Problem to solve – Report each line of the listing that carries the word "lazo".
The input below:
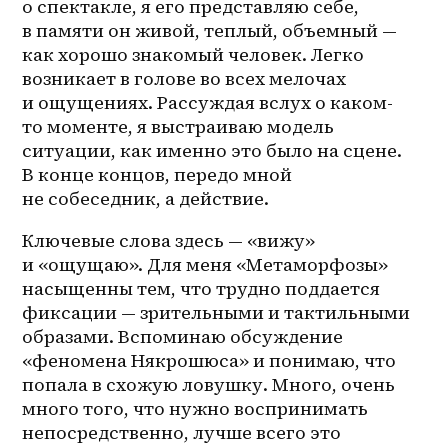
о спектакле, я его представляю себе, 
в памяти он живой, теплый, объемный — 
как хорошо знакомый человек. Легко 
возникает в голове во всех мелочах 
и ощущениях. Рассуждая вслух о 
каком-
то
 моменте, я выстраиваю модель 
ситуации, как именно это было на сцене. 
В конце концов, передо мной 
не собеседник, а действие.
Ключевые слова здесь — «вижу» 
и «ощущаю». Для меня «Метаморфозы» 
насыщенны тем, что трудно поддается 
фиксации — зрительными и тактильными 
образами. Вспоминаю обсуждение 
«феномена Някрошюса» и понимаю, что 
попала в схожую ловушку. Много, очень 
много того, что нужно воспринимать 
непосредственно, лучше всего это 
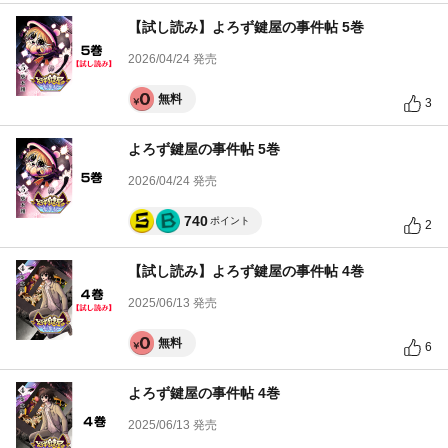
【試し読み】よろず鍵屋の事件帖 5巻
2026/04/24 発売
無料
3
よろず鍵屋の事件帖 5巻
2026/04/24 発売
740
ポイント
2
【試し読み】よろず鍵屋の事件帖 4巻
2025/06/13 発売
無料
6
よろず鍵屋の事件帖 4巻
2025/06/13 発売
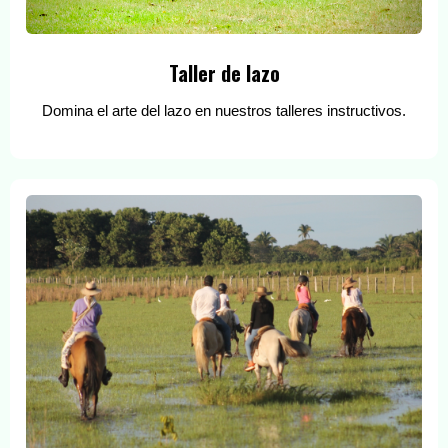
Taller de lazo
Domina el arte del lazo en nuestros talleres instructivos.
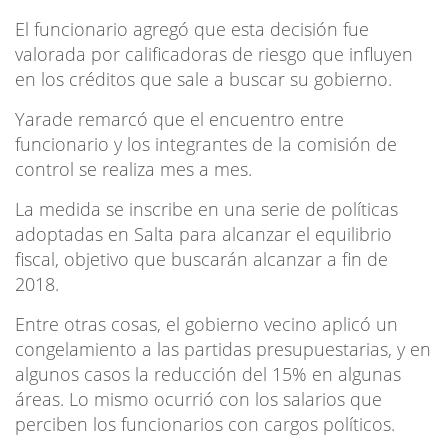
El funcionario agregó que esta decisión fue
valorada por calificadoras de riesgo que influyen
en los créditos que sale a buscar su gobierno.
Yarade remarcó que el encuentro entre
funcionario y los integrantes de la comisión de
control se realiza mes a mes.
La medida se inscribe en una serie de políticas
adoptadas en Salta para alcanzar el equilibrio
fiscal, objetivo que buscarán alcanzar a fin de
2018.
Entre otras cosas, el gobierno vecino aplicó un
congelamiento a las partidas presupuestarias, y en
algunos casos la reducción del 15% en algunas
áreas. Lo mismo ocurrió con los salarios que
perciben los funcionarios con cargos políticos.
End of The input.
Result –
Taller de lazo
Domina el arte del lazo en nuestros talleres instructivos.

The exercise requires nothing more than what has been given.